2.1. Premise and Paraphrase.
2.2. Uniform vs Non-Uniform Hierarchies.
2.3. New Evidence in Support of the Musical Surface.
[2.1.1] “[Construction] grammar does not involve any transformational or derivational component. Semantics is associated directly with the surface form (Goldberg 2002; Culicover and Jackendoff 2005)” (Goldberg 2013, 15).
[2.1.2] Mainstream generative grammar, especially in its “transformational” versions, viewed the literal or “surface” forms of clauses and sentences as the incidental appearances of deeper structures. For example, the passive voice and the active voice were viewed as surface transformations of a single, deeper semantic structure. Supporting this view was the hypothesis of Universal Grammar, an innate and highly abstract mental faculty (Chomsky 1965, 1966). Most linguists who study construction grammar reject these notions, arguing that we have both passive- and active-voice constructions because they serve different communicative functions. Schema theory in music places a similar emphasis on the perceivable musical surface.

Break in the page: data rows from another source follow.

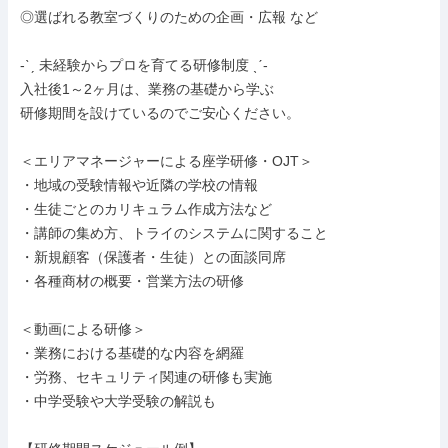
◎選ばれる教室づくりのための企画・広報 など

-ˋˏ 未経験からプロを育てる研修制度 ˎˊ-

入社後1～2ヶ月は、業務の基礎から学ぶ

研修期間を設けているのでご安心ください。

＜エリアマネージャーによる座学研修・OJT＞

・地域の受験情報や近隣の学校の情報

・生徒ごとのカリキュラム作成方法など

・講師の集め方、トライのシステムに関すること

・新規顧客（保護者・生徒）との面談同席

・各種商材の概要・営業方法の研修

＜動画による研修＞

・業務における基礎的な内容を網羅

・労務、セキュリティ関連の研修も実施

・中学受験や大学受験の解説も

[2.2.1] One of the hallmarks of Heinrich Schenker’s Der freie Satz (Schenker 1935) or of Lerdahl and Jackendoff’s A Generative Theory of Tonal Music (Lerdahl and Jackendoff 1983) is the pervasive gauging of long-term dependencies. Global pitch patterns strongly constrain the parsing of local patterns. This sense of “the movement as a whole” has been a strong attraction of these analytical systems. Schema theory in music, by contrast, has focused on relatively small patterns that can be accommodated by the normal capacities of working memory, a stance consonant with arguments set out by the philosopher Jerrold Levinson in his Music in the Moment (Levinson 1997). One might ask of schema theory, “How can listeners learn or appreciate a whole movement if they only process it in small chunks?” In the spirit of this article, and to augment Levinson’s points, we will offer what a linguist might term a “functionalist” response.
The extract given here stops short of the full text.